■ **What to do**: Every line in the records below that holds the word "madera" is to be copied.

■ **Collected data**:

====================

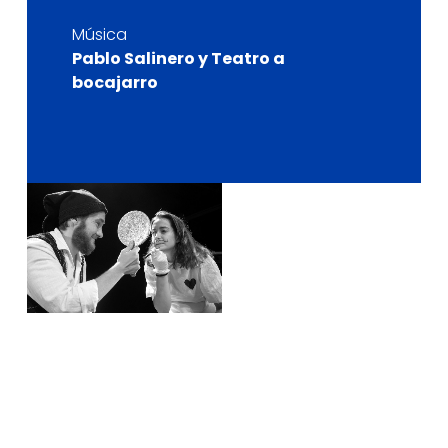
Música
Pablo Salinero y Teatro a
bocajarro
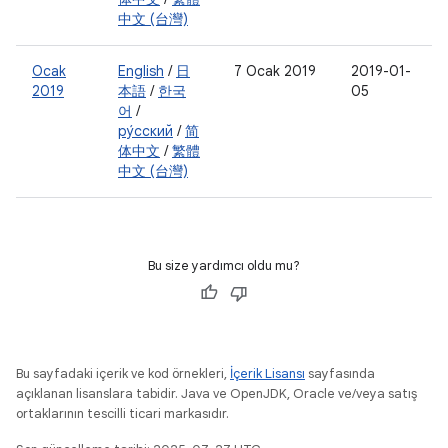
中文 (台灣)
Ocak
English
/
日
7 Ocak 2019
2019-01-
2019
本語
/
한국
05
어
/
ру́сский
/
简
体中文
/
繁體
中文 (台灣)
Bu size yardımcı oldu mu?
Bu sayfadaki içerik ve kod örnekleri,
İçerik Lisansı
sayfasında
açıklanan lisanslara tabidir. Java ve OpenJDK, Oracle ve/veya satış
ortaklarının tescilli ticari markasıdır.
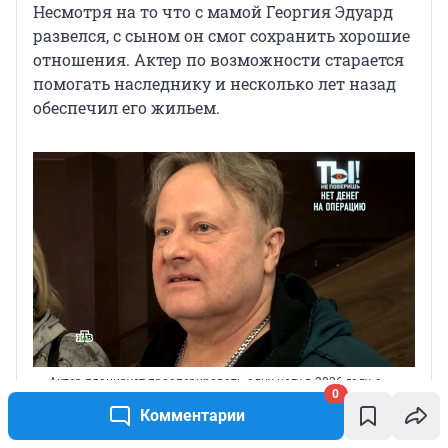
Несмотря на то что с мамой Георгия Эдуард
развелся, с сыном он смог сохранить хорошие
отношения. Актер по возможности старается
помогать наследнику и несколько лет назад
обеспечил его жильем.
Актер планирует прооперировать одну ногу в 2026 году, а
0
вторую — уже в следующем
Комментарии
Источник: 
кадр из программы «Ты не поверишь» (18+), НТВ, 
2026 год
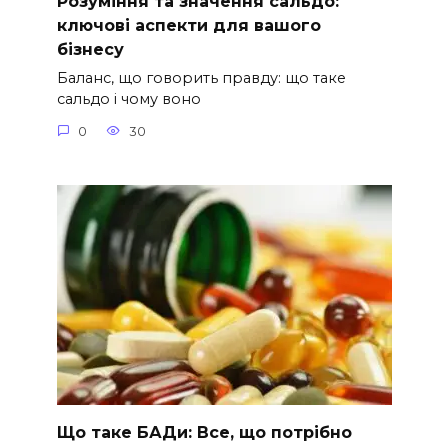
Розуміння та значення сальдо:
ключові аспекти для вашого
бізнесу
Баланс, що говорить правду: що таке
сальдо і чому воно
0
30
Що таке БАДи: Все, що потрібно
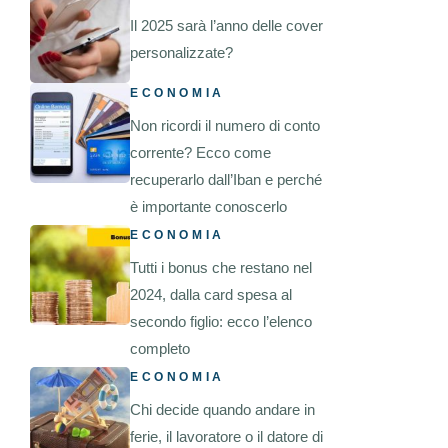
Il 2025 sarà l’anno delle cover
personalizzate?
ECONOMIA
Non ricordi il numero di conto
corrente? Ecco come
recuperarlo dall’Iban e perché
è importante conoscerlo
ECONOMIA
Tutti i bonus che restano nel
2024, dalla card spesa al
secondo figlio: ecco l’elenco
completo
ECONOMIA
Chi decide quando andare in
ferie, il lavoratore o il datore di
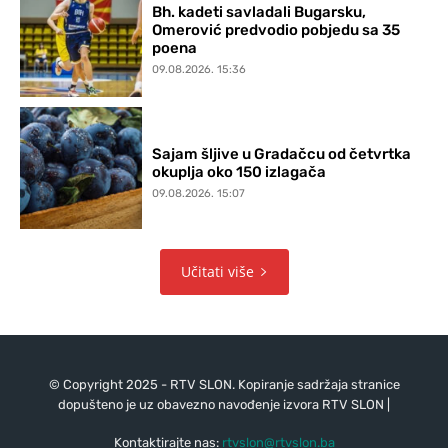
Bh. kadeti savladali Bugarsku,
Omerović predvodio pobjedu sa 35
poena
09.08.2026. 15:36
Sajam šljive u Gradačcu od četvrtka
okuplja oko 150 izlagača
09.08.2026. 15:07
Učitati više
© Copyright 2025 - RTV SLON. Kopiranje sadržaja stranice
dopušteno je uz obavezno navođenje izvora RTV SLON |
Kontaktirajte nas:
rtvslon@rtvslon.ba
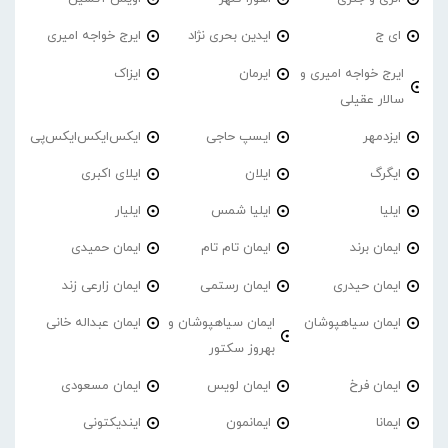
ای ج
ایدین بحری نژاد
ایرج خواجه امیری
ایرج خواجه امیری و
ایرمان
ایزاک
سالار عقیلی
ایزدمهر
ایسپ حاجی
ایکس‌ایکس‌ایکس‌پی
ایگرگ
ایلان
ایلای اکبری
ایلیا
ایلیا شمس
ایلیار
ایمان برند
ایمان تام تام
ایمان حمیدی
ایمان حیدری
ایمان رستمی
ایمان زارعی زند
ایمان سیاهپوشان
ایمان سیاهپوشان و
ایمان عبداله خانی
بهروز سکتور
ایمان فرخ
ایمان لویس
ایمان مسعودی
ایمانا
ایمانمون
ایندیکتونی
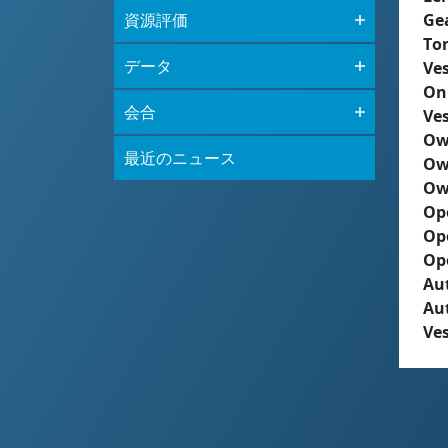
資源評価
Ge
To
データ
Ves
On
会合
Ves
Ow
最近のニュース
Ow
Ow
Op
Op
Op
Aut
Au
Ves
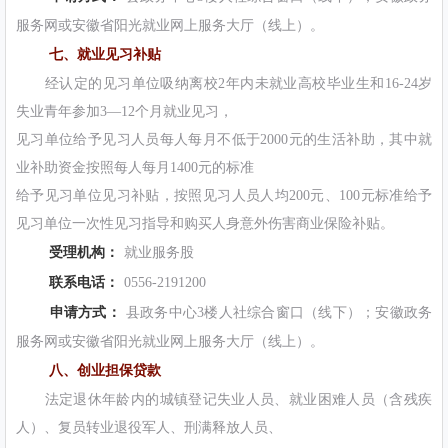
服务网或安徽省阳光就业网上服务大厅（线上）。
七、就业见习补贴
经认定的见习单位吸纳离校2年内未就业高校毕业生和16-24岁
失业青年参加3—12个月就业见习，
见习单位给予见习人员每人每月不低于2000元的生活补助，其中就
业补助资金按照每人每月1400元的标准
给予见习单位见习补贴，按照见习人员人均200元、100元标准给予
见习单位一次性见习指导和购买人身意外伤害商业保险补贴。
受理机构：
就业服务股
联系电话：
0556-2191200
申请方式：
县政务中心3楼人社综合窗口（线下）；安徽政务
服务网或安徽省阳光就业网上服务大厅（线上）。
八、创业担保贷款
法定退休年龄内的城镇登记失业人员、就业困难人员（含残疾
人）、复员转业退役军人、刑满释放人员、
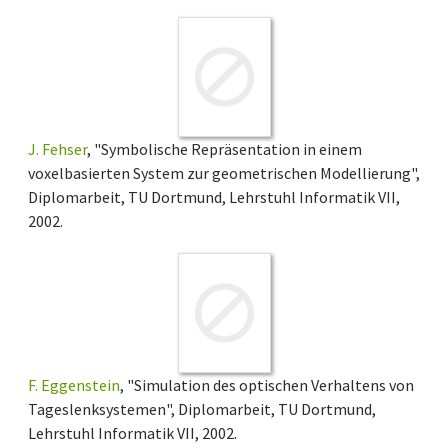
J. Fehser
, "Symbolische Repräsentation in einem
voxelbasierten System zur geometrischen Modellierung",
Diplomarbeit, TU Dortmund, Lehrstuhl Informatik VII,
2002.
F. Eggenstein
, "Simulation des optischen Verhaltens von
Tageslenksystemen", Diplomarbeit, TU Dortmund,
Lehrstuhl Informatik VII, 2002.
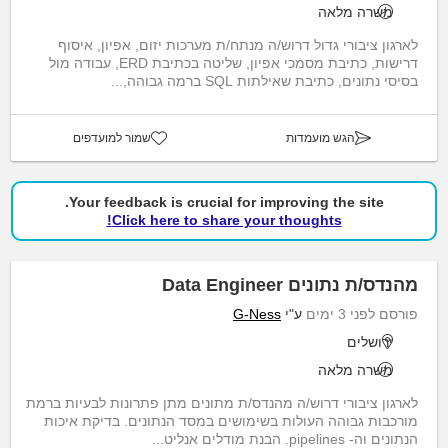
משרה מלאה
לארגון ציבורי גדול דרוש/ה מנתח/ת מערכות יזום, אפיון, איסוף
דרישות, כתיבת מסמכי אפיון, שליטה בכתיבת ERD, עבודה מול
בסיסי נתונים, כתיבת שאילתות SQL ברמה גבוהה,...
הגש מועמדות
שמור למועדפים
Your feedback is crucial for improving the site.
Click here to share your thoughts!
מהנדס/ת נתונים Data Engineer
פורסם לפני 3 ימים
ע"י
G-Ness
ירושלים
משרה מלאה
לארגון ציבורי דרוש/ה מהנדס/ת מתונים מתן פתרונות לבעיות ברמת
מורכבות גבוהה העולות בשימושים במסד הנתונים. בדיקת איכות
הנתונים וה- pipelines. הבנת מודלים אנליט...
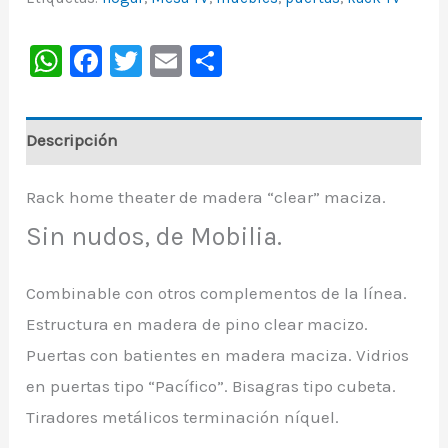
WhatsApp
Facebook
Twitter
Email
Share
Descripción
Rack home theater de madera “clear” maciza.
Sin nudos, de Mobilia.
Combinable con otros complementos de la línea.
Estructura en madera de pino clear macizo.
Puertas con batientes en madera maciza. Vidrios
en puertas tipo “Pacífico”. Bisagras tipo cubeta.
Tiradores metálicos terminación níquel.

====================

■ **Answer area**:
Rack home theater de madera “clear” maciza.
Estructura en madera de pino clear macizo.
Puertas con batientes en madera maciza. Vidrios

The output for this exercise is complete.